The field of HER2+ breast cancer has evolved significantly, particularly over the last 2 to 3 years. We initially saw significant advancements with the very first introduction of trastuzumab, where it was shown that adding trastuzumab to chemotherapy dramatically improved outcomes for patients with HER2+ disease. Then came other agents that targeted HER2, such as pertuzumab, which inhibits HER2 dimerization, leading to improvements in survival outcomes for patients with metastatic HER2+ disease, as seen in the phase 3 CLEOPATRA trial. 

Next came the ADCs that are FDA approved for breast cancer. T-DM1 performed better than treatment of physicians' choice in the phase 3 TH3RESA study and better than capecitabine plus lapatinib in the phase 3 EMILIA trial, establishing itself as a second-line metastatic standard. 

We have recently seen an explosion in the number of HER2-directed therapies. For instance, trastuzumab deruxtecan (T-DXd) has now replaced T-DM1 as the second-line standard of care for metastatic HER2+ disease based on data from the DESTINY-Breast03 trial.
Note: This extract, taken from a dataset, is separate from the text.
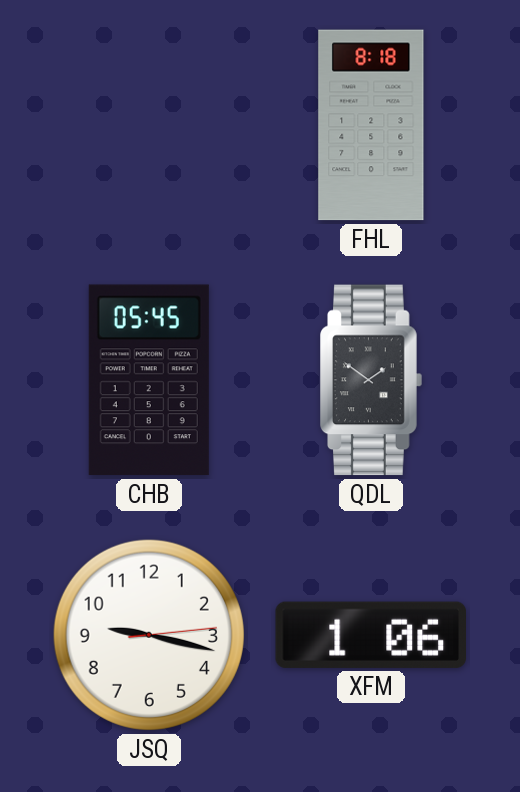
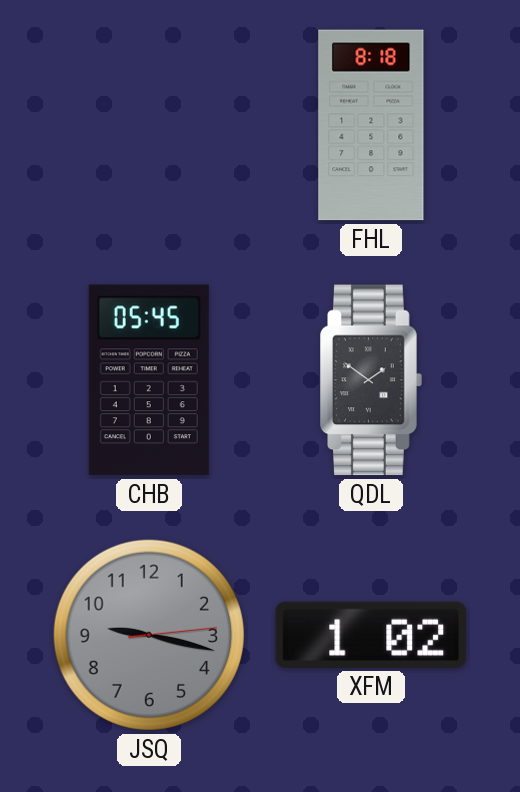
JSQ dial: white -> grey
XFM: 1:06 -> 1:02
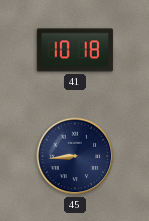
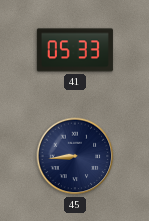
41: 10:18 -> 05:33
This phase 3 study showed a landslide in terms of improvements in progression-free and overall survival compared with T-DM1. These large benefits suggest that T-DXd is likely going to have benefits in early lines of therapy and also potentially help us cure more patients with early-stage HER2+ disease in the near future.
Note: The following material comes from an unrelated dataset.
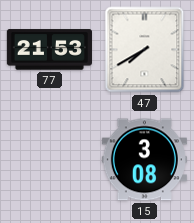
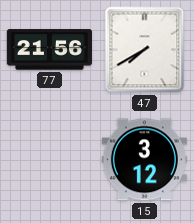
77: 21:53 -> 21:56
15: 3:08 -> 3:12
The phase 3 KATHERINE trial in early-stage HER2+ breast cancer showed us that we could adapt therapy based on response in the preoperative setting, where we saw that using T-DM1 was better than using trastuzumab in the adjuvant setting for those who failed to achieve a pathological complete response to neoadjuvant HER2-directed therapy. This revolutionized the way we think about treating early-stage HER2+ disease and the critical nature of adapting adjuvant therapy based on response. Planned studies will likely see if T-DXd could replace T-DM1 in this post-preoperative setting in high-risk patients.